* TASK DESCRIPTION: In the entries that follow, find the line containing "Сад и огород" and the line containing "Nov. 21, 2024", then retype exactly the lines from the first through the second, pictures excluded.

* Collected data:
%%

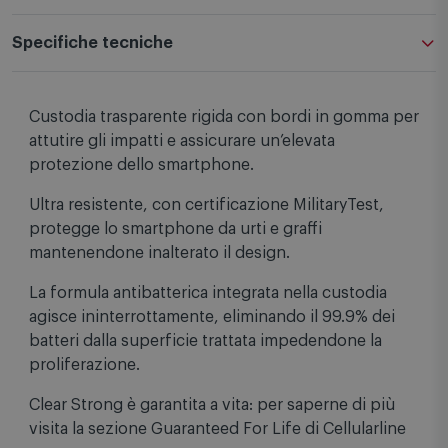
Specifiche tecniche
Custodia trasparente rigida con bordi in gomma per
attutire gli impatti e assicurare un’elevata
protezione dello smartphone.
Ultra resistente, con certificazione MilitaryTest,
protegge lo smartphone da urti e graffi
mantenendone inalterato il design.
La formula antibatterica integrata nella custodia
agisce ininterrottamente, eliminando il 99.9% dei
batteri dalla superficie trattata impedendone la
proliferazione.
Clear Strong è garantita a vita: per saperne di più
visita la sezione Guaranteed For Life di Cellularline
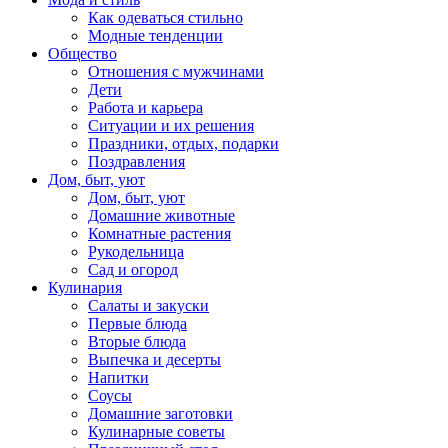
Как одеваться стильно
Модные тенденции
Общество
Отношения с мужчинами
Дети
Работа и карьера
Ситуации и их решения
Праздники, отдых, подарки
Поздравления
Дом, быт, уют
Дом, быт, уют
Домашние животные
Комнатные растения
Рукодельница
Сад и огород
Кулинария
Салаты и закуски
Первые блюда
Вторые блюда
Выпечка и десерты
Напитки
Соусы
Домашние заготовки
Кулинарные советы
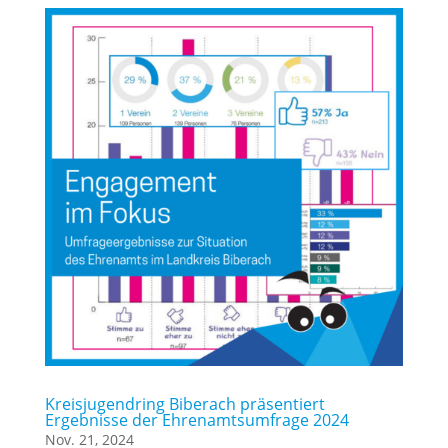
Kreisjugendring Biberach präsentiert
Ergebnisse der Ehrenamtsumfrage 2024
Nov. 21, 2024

%%
%%

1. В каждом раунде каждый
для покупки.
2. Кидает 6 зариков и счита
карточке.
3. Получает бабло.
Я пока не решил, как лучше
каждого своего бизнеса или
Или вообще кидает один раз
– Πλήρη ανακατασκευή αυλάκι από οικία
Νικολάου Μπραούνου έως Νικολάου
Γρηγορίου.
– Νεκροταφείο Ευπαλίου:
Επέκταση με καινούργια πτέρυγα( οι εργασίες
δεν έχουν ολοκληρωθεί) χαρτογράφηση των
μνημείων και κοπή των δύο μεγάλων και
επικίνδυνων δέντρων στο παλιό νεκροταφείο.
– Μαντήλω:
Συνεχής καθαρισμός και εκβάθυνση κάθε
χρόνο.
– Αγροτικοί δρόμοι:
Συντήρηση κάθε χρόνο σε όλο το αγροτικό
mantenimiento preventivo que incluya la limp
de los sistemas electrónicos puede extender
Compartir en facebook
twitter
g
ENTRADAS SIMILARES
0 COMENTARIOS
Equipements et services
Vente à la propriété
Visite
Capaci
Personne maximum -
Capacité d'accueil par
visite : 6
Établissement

%%
%%

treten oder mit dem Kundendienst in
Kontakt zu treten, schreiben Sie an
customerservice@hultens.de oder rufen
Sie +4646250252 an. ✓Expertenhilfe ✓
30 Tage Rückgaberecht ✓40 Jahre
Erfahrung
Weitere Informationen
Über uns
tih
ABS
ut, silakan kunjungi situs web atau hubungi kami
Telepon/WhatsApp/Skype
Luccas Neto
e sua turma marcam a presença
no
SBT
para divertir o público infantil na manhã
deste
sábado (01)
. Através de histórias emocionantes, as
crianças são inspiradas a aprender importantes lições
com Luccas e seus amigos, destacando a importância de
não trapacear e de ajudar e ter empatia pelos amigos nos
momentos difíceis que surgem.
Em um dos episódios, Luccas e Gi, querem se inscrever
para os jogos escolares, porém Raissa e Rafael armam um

%%

* EXERCISE ANSWER:
Сад и огород
Кулинария
Салаты и закуски
Первые блюда
Вторые блюда
Выпечка и десерты
Напитки
Соусы
Домашние заготовки
Кулинарные советы
Kreisjugendring Biberach präsentiert
Ergebnisse der Ehrenamtsumfrage 2024
Nov. 21, 2024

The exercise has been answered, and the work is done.